Column by Nina Thayer
The recent rains have brought a wealth of wildflowers to the Pajarito Plateau including the Quemazon Nature Trail, where I hiked recently.
Quemazon, which is a local Spanish word for “burned”, is indeed that. The entire mountainside was consumed with crown fire in the Cerro Grande Wildfire 12 years ago.
The nature trail was completely restored in the years after the fire by more than 250 Mountain School students and reopened by the County in 2004.

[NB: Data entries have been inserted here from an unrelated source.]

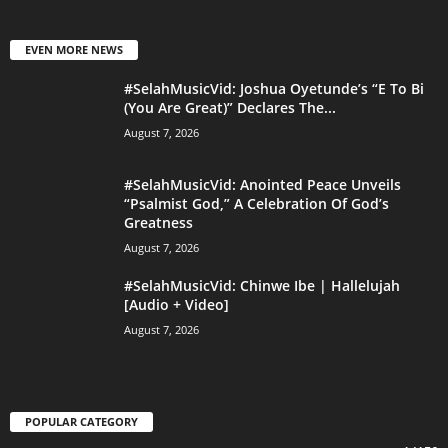
EVEN MORE NEWS
#SelahMusicVid: Joshua Oyetunde’s “E To Bi
(You Are Great)” Declares The...
August 7, 2026
#SelahMusicVid: Anointed Peace Unveils
“Psalmist God,” A Celebration Of God’s
Greatness
August 7, 2026
#SelahMusicVid: Chinwe Ibe | Hallelujah
[Audio + Video]
August 7, 2026
POPULAR CATEGORY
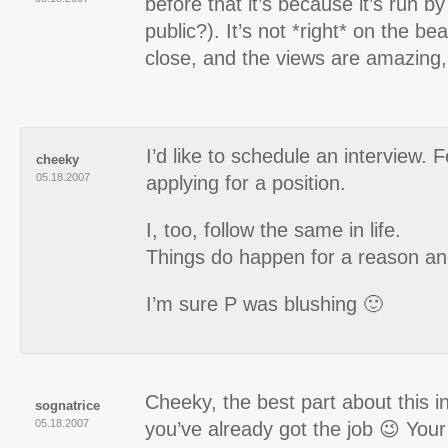
before that it’s because it’s run b
public?). It’s not *right* on the bea
close, and the views are amazing,
I’d like to schedule an interview. F
cheeky
05.18.2007
applying for a position.
I, too, follow the same in life.
Things do happen for a reason and
I’m sure P was blushing 🙂
Cheeky, the best part about this in
sognatrice
05.18.2007
you’ve already got the job 😉 You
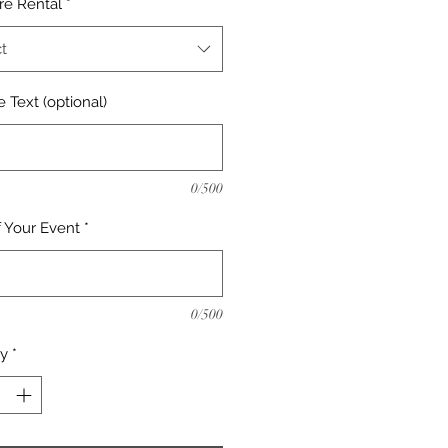
re Rental
*
t
 Text (optional)
0/500
f Your Event
*
0/500
ty
*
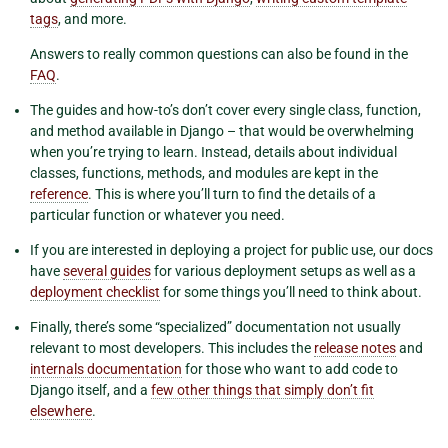
tags
, and more.
Answers to really common questions can also be found in the
FAQ
.
The guides and how-to’s don’t cover every single class, function,
and method available in Django – that would be overwhelming
when you’re trying to learn. Instead, details about individual
classes, functions, methods, and modules are kept in the
reference
. This is where you’ll turn to find the details of a
particular function or whatever you need.
If you are interested in deploying a project for public use, our docs
have
several guides
for various deployment setups as well as a
deployment checklist
for some things you’ll need to think about.
Finally, there’s some “specialized” documentation not usually
relevant to most developers. This includes the
release notes
and
internals documentation
for those who want to add code to
Django itself, and a
few other things that simply don’t fit
elsewhere
.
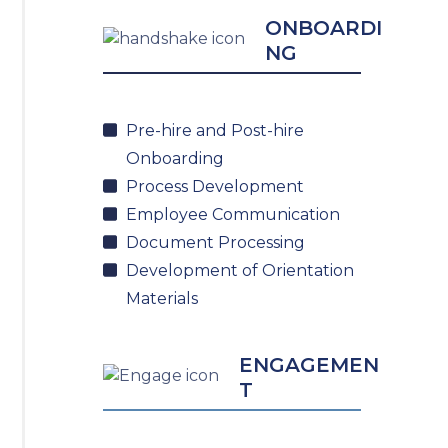
ONBOARDI
NG
Pre-hire and Post-hire
Onboarding
Process Development
Employee Communication
Document Processing
Development of Orientation
Materials
ENGAGEMEN
T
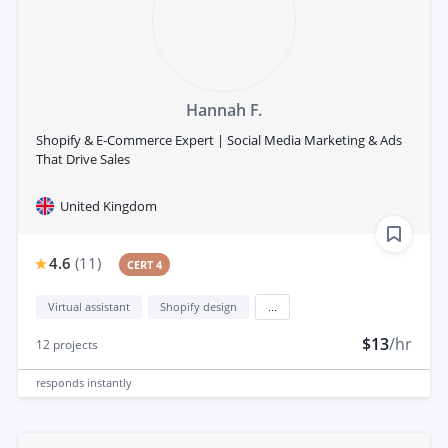
Hannah F.
Shopify & E-Commerce Expert | Social Media Marketing & Ads
That Drive Sales
United Kingdom
4.6
(
11
)
CERT 4
Virtual assistant
Shopify design
...
$13
/hr
12
projects
responds
instantly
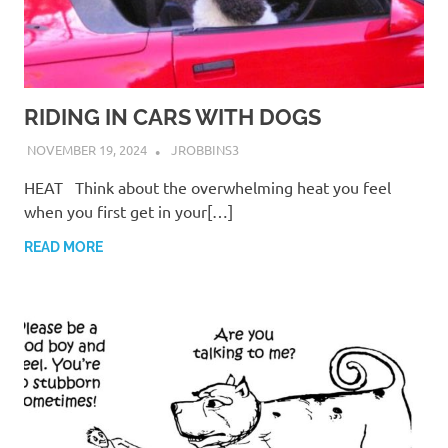
RIDING IN CARS WITH DOGS
NOVEMBER 19, 2024
JROBBINS3
HEAT Think about the overwhelming heat you feel
when you first get in your[…]
READ MORE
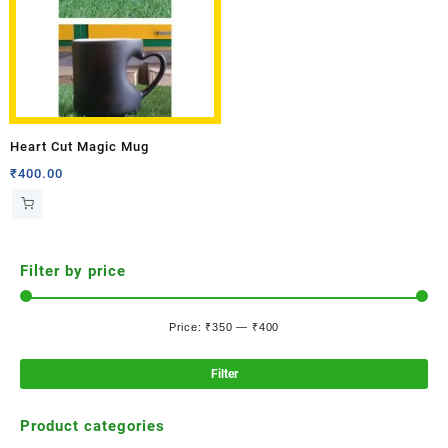
Heart Cut Magic Mug
₹
400.00
Filter by price
Price:
₹350
—
₹400
Filter
Product categories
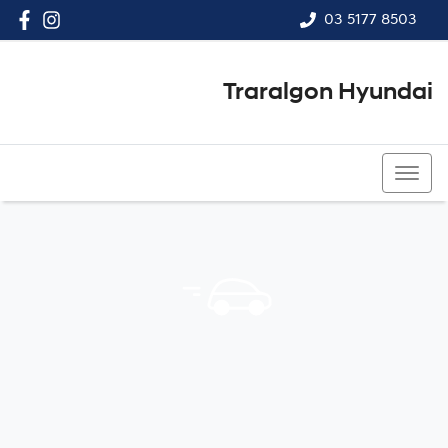
03 5177 8503
Traralgon Hyundai
03 5177 8503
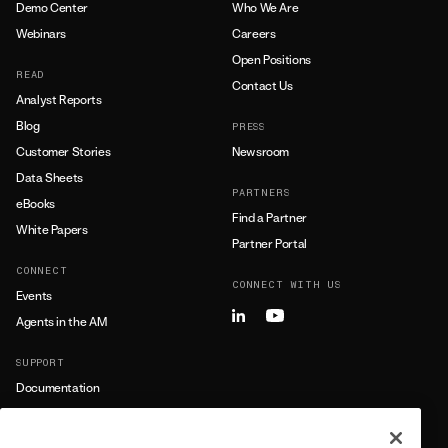
Demo Center
Who We Are
Webinars
Careers
Open Positions
READ
Contact Us
Analyst Reports
Blog
PRESS
Customer Stories
Newsroom
Data Sheets
PARTNERS
eBooks
Find a Partner
White Papers
Partner Portal
CONNECT
CONNECT WITH US
Events
Agents in the AM
SUPPORT
Documentation
Training
Support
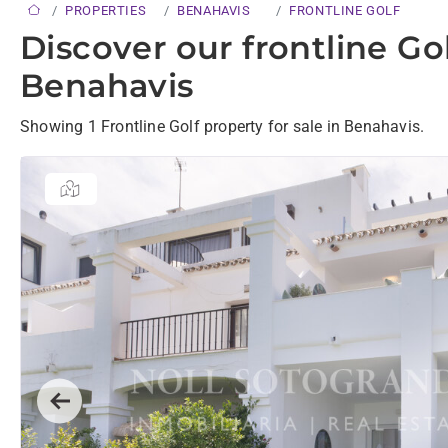
PROPERTIES
BENAHAVIS
FRONTLINE GOLF
Discover our frontline Gol
Benahavis
Showing 1 Frontline Golf property for sale in Benahavis.
Previous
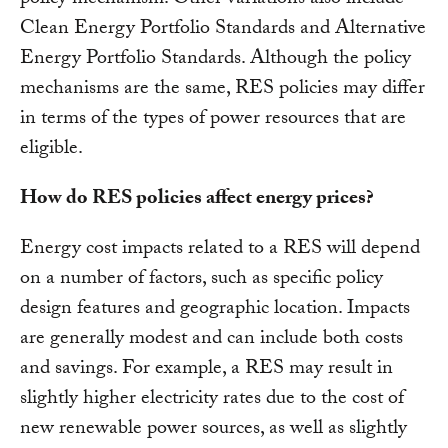
Clean Energy Portfolio Standards and Alternative
Energy Portfolio Standards. Although the policy
mechanisms are the same, RES policies may differ
in terms of the types of power resources that are
eligible.
How do RES policies affect energy prices?
Energy cost impacts related to a RES will depend
on a number of factors, such as specific policy
design features and geographic location. Impacts
are generally modest and can include both costs
and savings. For example, a RES may result in
slightly higher electricity rates due to the cost of
new renewable power sources, as well as slightly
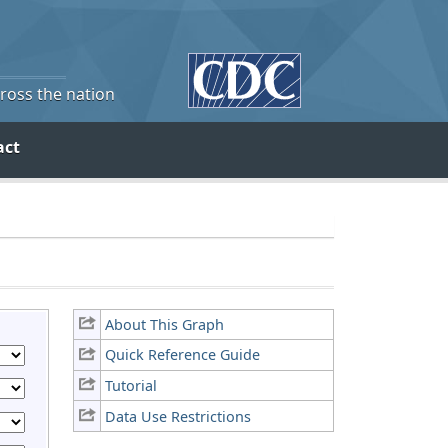
cross the nation
act
About This Graph
Quick Reference Guide
Tutorial
Data Use Restrictions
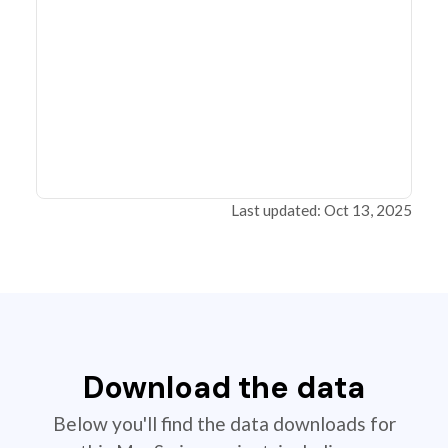
Last updated: Oct 13, 2025
Download the data
Below you'll find the data downloads for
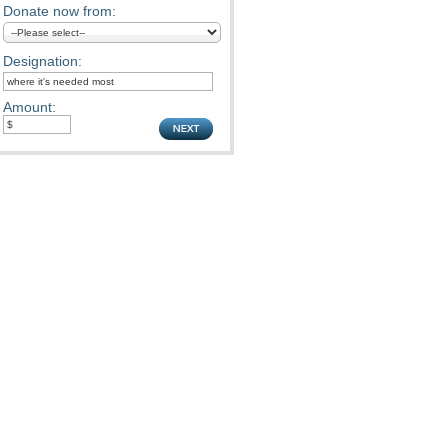
Donate now from:
Designation:
Amount:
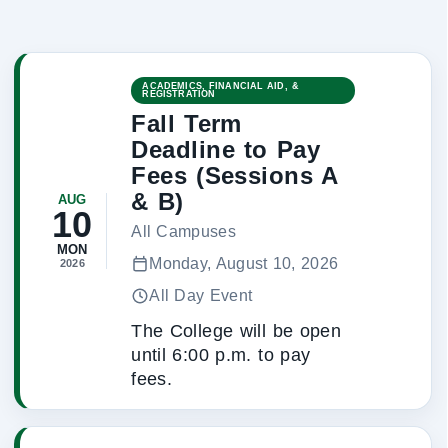
ACADEMICS, FINANCIAL AID, &
REGISTRATION
Fall Term
Deadline to Pay
Fees (Sessions A
& B)
AUG
10
All Campuses
MON
Monday, August 10, 2026
2026
All Day Event
The College will be open
until 6:00 p.m. to pay
fees.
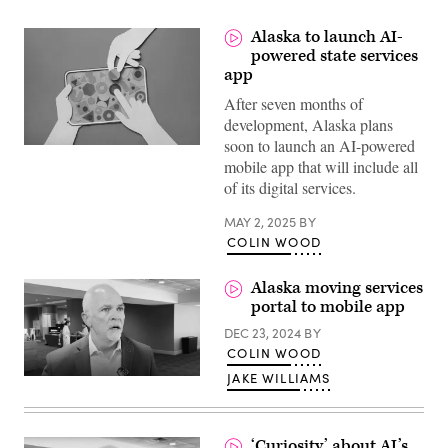
Alaska to launch AI-
powered state services
app
After seven months of
development, Alaska plans
soon to launch an AI-powered
(Getty
mobile app that will include all
Images)
of its digital services.
MAY 2, 2025
BY
COLIN WOOD
Alaska moving services
portal to mobile app
DEC 23, 2024
BY
COLIN WOOD
JAKE WILLIAMS
‘Curiosity’ about AI’s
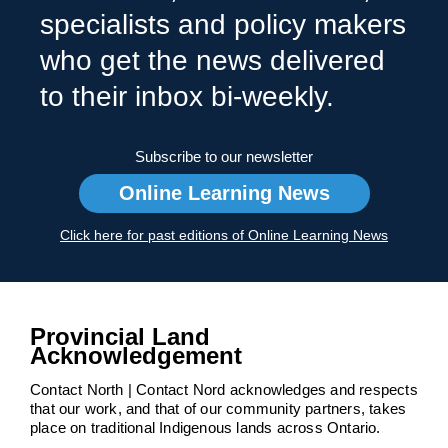
specialists and policy makers
who get the news delivered
to their inbox bi-weekly.
Subscribe to our newsletter
Online Learning News
Click here for past editions of Online Learning News
Provincial Land
Acknowledgement
Contact North | Contact Nord acknowledges and respects
that our work, and that of our community partners, takes
place on traditional Indigenous lands across Ontario.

The trailhead is located off of Trinity Drive in the Western Area. Bear left to remain on Trinity at 48th Street and then immediately turn left onto the paved utility road.
Park in the dirt opening on the right near the trailhead signs. Follow the dirt utility road west for the first quarter mile until you pass a green metal gate and water tower.
The trail starts to the left and is marked, “Nature Trail 287A.”
Gayfeather. Photo by Nina Thayer
Within 100 feet of leaving my vehicle, I entered the burn scar and was greeted by a low attractive plant with many blue-purple flowers on spikes from 8-14 inches high named Gayfeather.
The small flowers each have long tongues sticking out giving the appearance of being soft and feathery.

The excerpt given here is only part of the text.